WHAT TO WORK ON:
The required answer is each line in the entries below where "cette" occurs.

★ ★ ★ ★ ★ ★ ★

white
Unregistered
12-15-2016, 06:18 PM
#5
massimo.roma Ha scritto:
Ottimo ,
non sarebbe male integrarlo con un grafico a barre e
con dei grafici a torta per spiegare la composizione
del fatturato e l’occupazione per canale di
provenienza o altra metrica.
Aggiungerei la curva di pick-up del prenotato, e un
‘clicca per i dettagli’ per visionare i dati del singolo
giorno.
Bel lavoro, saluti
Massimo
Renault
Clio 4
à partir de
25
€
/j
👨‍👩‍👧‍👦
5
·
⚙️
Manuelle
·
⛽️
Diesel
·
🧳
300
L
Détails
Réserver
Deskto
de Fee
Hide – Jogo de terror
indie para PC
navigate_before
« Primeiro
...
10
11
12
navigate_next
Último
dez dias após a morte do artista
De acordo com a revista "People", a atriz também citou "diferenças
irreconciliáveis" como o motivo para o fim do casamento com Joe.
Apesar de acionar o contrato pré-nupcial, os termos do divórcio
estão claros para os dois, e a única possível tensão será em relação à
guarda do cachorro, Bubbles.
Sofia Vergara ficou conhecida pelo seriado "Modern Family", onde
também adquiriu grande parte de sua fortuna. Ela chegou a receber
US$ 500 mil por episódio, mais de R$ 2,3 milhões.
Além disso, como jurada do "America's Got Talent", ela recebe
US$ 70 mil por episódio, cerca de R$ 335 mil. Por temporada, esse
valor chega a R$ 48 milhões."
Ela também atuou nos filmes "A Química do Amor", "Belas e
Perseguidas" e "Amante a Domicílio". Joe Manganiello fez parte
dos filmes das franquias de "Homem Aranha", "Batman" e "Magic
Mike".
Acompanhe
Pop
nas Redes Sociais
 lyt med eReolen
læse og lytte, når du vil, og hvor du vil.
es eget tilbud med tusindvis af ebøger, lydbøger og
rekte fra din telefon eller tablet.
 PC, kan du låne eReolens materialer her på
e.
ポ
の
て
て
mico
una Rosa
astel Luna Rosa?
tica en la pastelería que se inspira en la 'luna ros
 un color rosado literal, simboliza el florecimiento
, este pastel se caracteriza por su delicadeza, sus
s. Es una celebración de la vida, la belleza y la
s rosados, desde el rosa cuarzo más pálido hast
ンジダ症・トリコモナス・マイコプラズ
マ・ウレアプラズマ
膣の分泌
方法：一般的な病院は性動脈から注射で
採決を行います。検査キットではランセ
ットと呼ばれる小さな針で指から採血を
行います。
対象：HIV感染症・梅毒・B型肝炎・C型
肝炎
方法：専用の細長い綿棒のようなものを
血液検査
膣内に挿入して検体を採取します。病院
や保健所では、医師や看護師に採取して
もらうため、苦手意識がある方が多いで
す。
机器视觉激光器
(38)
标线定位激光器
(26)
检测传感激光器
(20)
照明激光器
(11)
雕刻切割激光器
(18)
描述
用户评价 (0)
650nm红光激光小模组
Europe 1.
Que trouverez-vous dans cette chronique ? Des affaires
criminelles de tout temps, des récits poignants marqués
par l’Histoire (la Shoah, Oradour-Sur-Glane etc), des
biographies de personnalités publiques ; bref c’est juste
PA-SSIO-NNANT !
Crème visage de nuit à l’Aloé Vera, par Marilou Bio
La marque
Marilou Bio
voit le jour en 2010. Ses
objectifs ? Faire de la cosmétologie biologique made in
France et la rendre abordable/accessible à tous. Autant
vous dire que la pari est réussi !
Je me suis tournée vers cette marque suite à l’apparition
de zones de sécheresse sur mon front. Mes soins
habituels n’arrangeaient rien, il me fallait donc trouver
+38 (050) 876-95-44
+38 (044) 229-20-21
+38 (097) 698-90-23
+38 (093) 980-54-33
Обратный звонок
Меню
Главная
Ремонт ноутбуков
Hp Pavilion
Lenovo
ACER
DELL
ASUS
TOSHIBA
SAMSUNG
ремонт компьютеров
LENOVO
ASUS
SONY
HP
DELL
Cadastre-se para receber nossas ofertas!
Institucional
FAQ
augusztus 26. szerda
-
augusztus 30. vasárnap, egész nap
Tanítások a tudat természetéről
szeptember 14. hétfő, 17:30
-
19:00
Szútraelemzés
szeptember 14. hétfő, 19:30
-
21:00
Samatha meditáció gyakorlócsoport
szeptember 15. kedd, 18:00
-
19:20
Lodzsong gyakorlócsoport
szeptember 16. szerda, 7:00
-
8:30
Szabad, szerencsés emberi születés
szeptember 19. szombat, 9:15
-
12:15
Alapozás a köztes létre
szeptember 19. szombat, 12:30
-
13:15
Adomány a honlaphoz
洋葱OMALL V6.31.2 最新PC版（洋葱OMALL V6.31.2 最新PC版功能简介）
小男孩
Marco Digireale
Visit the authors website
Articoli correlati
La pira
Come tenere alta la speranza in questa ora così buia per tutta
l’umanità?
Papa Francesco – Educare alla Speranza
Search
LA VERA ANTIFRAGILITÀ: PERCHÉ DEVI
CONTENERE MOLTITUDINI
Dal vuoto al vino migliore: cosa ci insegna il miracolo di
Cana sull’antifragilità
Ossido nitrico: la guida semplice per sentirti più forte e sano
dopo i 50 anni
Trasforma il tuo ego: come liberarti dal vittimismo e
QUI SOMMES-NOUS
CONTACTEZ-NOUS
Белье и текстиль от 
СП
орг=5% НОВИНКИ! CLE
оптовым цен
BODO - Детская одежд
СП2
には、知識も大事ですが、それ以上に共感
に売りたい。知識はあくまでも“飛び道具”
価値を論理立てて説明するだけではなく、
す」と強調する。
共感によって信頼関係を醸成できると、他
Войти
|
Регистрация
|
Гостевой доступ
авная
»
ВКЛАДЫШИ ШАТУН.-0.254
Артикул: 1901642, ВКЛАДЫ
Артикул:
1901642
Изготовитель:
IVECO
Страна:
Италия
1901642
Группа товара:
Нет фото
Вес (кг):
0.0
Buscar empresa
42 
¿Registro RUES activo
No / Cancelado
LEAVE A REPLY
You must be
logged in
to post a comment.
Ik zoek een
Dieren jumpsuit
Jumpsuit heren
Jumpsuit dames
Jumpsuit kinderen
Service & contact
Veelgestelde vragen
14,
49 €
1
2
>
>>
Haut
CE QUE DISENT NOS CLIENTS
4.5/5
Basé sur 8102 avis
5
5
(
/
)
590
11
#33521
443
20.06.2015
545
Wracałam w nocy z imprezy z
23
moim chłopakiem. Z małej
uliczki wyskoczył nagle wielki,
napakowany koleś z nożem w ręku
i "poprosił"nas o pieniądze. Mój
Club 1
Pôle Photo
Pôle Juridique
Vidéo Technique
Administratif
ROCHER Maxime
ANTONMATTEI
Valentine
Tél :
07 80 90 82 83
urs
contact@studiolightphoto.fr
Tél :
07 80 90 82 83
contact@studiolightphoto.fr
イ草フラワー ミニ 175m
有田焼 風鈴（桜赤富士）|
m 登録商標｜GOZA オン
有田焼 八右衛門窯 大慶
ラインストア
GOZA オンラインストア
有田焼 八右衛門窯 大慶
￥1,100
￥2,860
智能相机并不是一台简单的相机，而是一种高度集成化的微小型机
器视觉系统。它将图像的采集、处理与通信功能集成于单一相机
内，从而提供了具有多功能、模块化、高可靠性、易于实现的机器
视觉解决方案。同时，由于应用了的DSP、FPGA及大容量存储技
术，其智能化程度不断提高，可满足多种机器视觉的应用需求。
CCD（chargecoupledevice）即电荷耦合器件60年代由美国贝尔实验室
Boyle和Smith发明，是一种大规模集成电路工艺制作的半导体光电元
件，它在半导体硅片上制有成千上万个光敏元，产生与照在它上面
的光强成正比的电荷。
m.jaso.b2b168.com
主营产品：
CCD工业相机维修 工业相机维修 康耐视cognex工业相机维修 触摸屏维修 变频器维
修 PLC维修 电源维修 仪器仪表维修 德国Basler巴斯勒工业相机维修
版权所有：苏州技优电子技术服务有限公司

★ ★ ★ ★ ★ ★ ★

RESULT FOR THIS EXERCISE:
Que trouverez-vous dans cette chronique ? Des affaires
Je me suis tournée vers cette marque suite à l’apparition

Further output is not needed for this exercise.